Would you please copy each line of the listing that mentions "Помощь"?

*Entries supplied*.
^^^^^^^^

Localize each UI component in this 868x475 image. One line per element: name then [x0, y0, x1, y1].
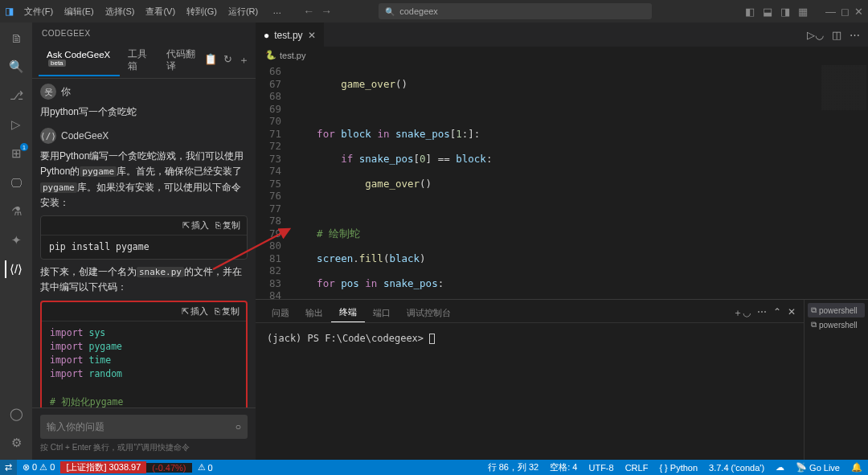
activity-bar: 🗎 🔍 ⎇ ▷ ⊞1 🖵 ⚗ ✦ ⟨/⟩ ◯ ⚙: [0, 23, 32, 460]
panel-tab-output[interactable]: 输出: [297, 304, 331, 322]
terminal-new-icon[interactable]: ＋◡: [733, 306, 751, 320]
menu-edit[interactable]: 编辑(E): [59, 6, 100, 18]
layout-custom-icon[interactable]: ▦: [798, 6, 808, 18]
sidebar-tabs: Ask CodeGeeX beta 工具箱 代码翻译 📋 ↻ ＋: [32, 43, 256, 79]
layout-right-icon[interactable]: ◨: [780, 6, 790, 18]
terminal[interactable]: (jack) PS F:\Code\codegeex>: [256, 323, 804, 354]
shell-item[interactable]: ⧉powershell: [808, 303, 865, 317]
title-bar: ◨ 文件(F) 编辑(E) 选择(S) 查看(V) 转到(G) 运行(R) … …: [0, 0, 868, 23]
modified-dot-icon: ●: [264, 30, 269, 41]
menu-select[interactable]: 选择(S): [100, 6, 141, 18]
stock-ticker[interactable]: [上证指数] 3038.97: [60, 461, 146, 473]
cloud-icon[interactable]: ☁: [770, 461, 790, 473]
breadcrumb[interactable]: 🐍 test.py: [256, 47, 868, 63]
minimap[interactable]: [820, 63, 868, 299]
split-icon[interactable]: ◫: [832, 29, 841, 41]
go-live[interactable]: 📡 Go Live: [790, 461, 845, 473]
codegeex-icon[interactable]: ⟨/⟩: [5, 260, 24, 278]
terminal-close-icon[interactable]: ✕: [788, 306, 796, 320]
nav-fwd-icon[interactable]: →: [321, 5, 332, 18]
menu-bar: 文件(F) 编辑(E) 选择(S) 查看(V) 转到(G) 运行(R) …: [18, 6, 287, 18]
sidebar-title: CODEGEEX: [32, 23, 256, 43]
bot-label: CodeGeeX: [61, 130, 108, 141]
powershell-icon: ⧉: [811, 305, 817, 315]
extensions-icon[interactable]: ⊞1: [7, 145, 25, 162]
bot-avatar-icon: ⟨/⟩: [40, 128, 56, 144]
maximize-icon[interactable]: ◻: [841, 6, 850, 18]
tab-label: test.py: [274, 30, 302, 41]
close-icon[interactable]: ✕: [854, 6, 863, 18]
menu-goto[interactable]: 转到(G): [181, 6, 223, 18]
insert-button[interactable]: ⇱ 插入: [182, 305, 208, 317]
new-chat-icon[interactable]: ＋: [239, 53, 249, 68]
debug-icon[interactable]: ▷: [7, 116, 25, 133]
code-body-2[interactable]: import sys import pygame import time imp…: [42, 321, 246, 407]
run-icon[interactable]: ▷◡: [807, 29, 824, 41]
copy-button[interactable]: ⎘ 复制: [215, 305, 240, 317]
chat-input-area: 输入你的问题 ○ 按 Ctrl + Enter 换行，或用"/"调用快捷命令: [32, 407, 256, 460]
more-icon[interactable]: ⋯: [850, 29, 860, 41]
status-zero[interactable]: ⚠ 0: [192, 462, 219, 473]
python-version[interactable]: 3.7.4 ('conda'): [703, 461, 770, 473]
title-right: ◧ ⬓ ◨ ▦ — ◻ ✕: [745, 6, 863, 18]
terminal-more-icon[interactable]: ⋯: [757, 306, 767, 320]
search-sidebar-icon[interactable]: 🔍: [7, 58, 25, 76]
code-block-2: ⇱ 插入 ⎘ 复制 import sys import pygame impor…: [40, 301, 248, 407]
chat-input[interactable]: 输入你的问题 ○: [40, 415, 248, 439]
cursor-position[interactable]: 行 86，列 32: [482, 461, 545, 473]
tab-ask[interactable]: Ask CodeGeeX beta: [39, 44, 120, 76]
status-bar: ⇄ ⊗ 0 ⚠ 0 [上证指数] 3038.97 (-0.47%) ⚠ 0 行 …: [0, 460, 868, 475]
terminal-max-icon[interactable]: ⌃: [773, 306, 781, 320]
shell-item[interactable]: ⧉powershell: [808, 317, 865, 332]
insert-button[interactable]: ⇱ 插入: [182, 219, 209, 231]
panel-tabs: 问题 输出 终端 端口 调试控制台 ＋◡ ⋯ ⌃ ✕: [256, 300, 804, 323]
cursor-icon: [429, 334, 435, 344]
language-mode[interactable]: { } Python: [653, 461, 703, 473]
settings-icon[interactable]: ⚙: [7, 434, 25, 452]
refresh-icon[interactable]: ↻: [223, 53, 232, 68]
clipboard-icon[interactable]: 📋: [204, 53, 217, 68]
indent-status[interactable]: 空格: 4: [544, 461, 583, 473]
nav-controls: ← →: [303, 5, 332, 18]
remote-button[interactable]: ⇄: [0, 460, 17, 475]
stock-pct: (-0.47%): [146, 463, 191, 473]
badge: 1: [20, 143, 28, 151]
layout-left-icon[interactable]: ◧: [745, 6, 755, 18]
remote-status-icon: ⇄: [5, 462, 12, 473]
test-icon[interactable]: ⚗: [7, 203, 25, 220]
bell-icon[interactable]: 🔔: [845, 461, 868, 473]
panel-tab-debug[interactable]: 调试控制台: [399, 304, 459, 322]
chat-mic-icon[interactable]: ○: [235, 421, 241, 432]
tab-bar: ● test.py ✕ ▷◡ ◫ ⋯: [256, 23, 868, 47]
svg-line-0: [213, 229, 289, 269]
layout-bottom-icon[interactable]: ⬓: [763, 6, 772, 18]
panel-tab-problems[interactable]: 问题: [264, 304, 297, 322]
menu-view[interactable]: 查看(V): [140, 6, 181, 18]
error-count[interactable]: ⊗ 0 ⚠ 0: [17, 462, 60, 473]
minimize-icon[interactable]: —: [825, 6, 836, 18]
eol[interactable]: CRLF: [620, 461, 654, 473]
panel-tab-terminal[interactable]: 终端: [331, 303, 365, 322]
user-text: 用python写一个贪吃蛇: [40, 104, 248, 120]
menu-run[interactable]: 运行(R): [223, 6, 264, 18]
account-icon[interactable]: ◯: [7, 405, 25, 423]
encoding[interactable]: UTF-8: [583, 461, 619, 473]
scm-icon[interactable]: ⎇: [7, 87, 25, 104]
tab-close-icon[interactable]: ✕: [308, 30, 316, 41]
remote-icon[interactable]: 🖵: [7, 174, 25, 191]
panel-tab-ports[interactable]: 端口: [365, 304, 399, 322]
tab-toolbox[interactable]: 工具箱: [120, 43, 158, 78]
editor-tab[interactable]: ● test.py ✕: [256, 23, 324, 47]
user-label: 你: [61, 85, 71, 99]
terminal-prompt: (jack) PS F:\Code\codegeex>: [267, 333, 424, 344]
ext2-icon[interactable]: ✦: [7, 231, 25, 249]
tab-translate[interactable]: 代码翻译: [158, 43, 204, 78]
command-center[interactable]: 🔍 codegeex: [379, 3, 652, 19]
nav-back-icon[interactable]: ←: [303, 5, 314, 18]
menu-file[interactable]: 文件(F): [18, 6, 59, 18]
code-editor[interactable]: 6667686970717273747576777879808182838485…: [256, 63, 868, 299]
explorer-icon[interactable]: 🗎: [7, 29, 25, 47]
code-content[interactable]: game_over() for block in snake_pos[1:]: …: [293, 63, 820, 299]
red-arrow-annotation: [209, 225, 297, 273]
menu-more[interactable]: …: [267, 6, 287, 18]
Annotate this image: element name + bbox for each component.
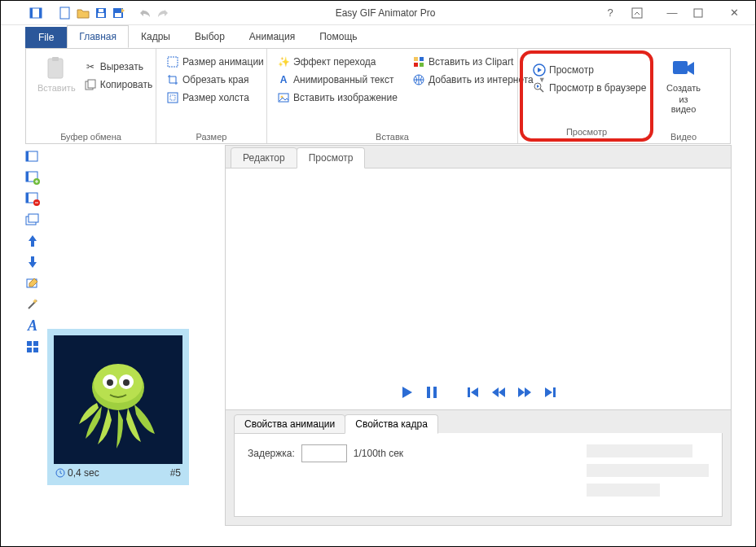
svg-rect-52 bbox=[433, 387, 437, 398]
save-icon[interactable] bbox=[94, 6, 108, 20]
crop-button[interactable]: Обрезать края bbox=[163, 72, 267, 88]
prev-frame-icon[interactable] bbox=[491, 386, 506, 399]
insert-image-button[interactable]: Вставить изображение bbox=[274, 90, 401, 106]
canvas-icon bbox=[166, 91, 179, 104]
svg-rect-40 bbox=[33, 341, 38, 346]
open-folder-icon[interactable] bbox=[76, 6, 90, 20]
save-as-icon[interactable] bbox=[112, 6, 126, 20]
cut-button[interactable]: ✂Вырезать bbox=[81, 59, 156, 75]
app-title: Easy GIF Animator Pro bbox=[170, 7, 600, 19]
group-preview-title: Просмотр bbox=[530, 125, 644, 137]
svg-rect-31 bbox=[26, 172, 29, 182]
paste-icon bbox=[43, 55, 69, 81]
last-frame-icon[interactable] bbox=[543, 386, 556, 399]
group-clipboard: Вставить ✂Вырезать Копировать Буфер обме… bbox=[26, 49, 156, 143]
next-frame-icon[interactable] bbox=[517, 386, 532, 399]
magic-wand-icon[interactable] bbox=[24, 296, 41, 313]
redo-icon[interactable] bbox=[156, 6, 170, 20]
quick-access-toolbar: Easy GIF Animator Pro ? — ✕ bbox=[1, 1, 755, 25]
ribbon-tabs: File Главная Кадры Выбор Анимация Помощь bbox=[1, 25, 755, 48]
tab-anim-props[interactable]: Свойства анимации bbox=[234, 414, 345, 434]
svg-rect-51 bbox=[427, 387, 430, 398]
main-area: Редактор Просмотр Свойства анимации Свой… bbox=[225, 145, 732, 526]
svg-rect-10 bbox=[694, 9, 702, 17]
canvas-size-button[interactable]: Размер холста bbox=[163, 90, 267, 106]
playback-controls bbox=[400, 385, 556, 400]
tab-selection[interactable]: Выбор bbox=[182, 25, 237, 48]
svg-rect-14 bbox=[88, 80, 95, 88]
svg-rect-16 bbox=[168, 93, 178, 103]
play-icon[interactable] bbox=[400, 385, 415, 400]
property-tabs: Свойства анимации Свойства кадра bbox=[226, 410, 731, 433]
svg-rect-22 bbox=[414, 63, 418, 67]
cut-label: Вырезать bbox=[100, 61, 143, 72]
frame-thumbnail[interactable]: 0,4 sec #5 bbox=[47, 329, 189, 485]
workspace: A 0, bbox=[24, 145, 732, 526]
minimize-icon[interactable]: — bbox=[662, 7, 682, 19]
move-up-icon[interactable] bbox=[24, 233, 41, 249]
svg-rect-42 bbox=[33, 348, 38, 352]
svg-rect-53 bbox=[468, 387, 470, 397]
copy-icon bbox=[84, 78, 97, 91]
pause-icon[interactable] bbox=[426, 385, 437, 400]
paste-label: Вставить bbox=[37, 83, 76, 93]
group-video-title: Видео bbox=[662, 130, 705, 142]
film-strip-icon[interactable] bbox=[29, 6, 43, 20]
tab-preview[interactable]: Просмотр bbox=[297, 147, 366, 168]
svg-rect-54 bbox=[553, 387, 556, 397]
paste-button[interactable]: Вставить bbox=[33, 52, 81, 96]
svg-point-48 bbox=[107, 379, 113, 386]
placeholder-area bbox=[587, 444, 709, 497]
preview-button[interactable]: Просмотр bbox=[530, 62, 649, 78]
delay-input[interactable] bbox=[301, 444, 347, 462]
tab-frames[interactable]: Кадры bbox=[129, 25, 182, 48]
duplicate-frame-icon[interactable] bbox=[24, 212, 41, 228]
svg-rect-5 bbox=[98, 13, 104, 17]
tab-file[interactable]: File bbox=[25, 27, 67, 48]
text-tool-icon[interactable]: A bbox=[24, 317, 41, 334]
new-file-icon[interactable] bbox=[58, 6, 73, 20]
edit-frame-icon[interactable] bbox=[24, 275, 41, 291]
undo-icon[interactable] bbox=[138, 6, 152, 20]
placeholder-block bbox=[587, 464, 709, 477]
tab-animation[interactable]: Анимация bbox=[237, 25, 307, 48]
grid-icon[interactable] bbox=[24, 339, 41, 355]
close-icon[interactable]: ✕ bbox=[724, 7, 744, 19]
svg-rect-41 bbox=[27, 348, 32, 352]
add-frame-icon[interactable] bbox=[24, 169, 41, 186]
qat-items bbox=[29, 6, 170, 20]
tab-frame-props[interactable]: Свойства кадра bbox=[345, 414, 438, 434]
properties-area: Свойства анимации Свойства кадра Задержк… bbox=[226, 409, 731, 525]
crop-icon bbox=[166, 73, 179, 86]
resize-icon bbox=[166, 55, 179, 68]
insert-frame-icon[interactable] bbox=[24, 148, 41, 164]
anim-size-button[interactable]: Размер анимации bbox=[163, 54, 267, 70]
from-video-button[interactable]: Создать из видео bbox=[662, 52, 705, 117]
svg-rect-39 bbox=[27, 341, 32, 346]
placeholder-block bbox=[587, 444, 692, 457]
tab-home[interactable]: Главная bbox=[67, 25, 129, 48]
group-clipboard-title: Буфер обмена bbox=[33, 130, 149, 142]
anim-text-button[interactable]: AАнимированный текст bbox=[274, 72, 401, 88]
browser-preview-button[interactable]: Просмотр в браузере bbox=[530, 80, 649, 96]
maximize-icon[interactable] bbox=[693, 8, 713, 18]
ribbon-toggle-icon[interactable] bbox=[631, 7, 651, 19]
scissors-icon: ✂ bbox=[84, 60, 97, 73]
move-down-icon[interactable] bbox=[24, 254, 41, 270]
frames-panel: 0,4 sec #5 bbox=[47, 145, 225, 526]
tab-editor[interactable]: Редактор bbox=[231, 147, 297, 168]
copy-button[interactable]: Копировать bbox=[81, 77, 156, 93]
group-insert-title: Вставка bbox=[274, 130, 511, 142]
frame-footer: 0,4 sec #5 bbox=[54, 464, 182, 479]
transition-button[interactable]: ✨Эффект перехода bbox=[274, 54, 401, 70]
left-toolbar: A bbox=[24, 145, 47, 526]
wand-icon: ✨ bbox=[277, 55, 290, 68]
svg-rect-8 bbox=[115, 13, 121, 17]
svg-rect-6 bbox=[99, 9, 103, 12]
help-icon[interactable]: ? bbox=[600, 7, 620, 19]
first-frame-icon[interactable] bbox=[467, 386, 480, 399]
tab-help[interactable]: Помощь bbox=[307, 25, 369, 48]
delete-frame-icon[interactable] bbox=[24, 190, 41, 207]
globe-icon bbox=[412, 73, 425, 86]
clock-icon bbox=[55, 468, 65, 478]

^^^^^^^^

*Solved exercise*.
ribbon-tabs: File Главная Кадры Выбор Анимация Помощь bbox=[1, 25, 755, 48]
tab-help[interactable]: Помощь bbox=[307, 25, 369, 48]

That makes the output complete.